Mais il fallut un travail énorme pour faire comprendre à Schaunard ce qui s'était passé. Un incident comique vint encore compliquer la situation. Schaunard, en cherchant quelque chose dans le buffet, y découvrit la monnaie du billet de cinq cents francs que Marcel avait changé le matin à M. Bernard.

– Ah! J'en étais bien sûr! s'écria-t-il, que le hasard ne m'abandonnerait pas. Je me rappelle maintenant… que j'étais sorti ce matin pour courir après lui. À cause du terme, c'est vrai, il sera venu pendant mon absence. Nous nous sommes croisés, voilà tout. Comme j'ai bien fait de laisser la clef sur mon tiroir!

– Douce folie! murmura Rodolphe en voyant Schaunard qui dressait les espèces en piles égales.
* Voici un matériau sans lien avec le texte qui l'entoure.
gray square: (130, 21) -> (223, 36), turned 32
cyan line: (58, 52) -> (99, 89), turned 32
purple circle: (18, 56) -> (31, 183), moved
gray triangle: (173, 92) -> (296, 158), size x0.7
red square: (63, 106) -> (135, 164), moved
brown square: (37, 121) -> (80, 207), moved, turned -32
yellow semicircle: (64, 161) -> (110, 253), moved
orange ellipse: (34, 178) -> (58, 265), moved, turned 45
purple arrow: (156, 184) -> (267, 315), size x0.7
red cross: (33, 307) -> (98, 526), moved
– Songe, mensonge, telle est la vie, ajouta le philosophe.

Marcel riait.

Une heure après ils étaient endormis tous les quatre.

Le lendemain, à midi, ils se réveillèrent et parurent d'abord très-étonnés de se trouver ensemble: Schaunard, Colline et Rodolphe n'avaient pas l'air de se reconnaître et s'appelaient monsieur. Il fallut que Marcel leur rappelât qu'ils étaient venus ensemble la veille.

En ce moment le père Durand entra dans la chambre.

– Monsieur, dit-il à Marcel, c'est aujourd'hui le neuf avril mil huit cent quarante… il y a de la boue dans les rues, et S M. Louis-Philippe est toujours roi de France et de Navarre. Tiens! s'écria le père Durand en apercevant son ancien locataire. Monsieur Schaunard, par où donc êtes-vous venu?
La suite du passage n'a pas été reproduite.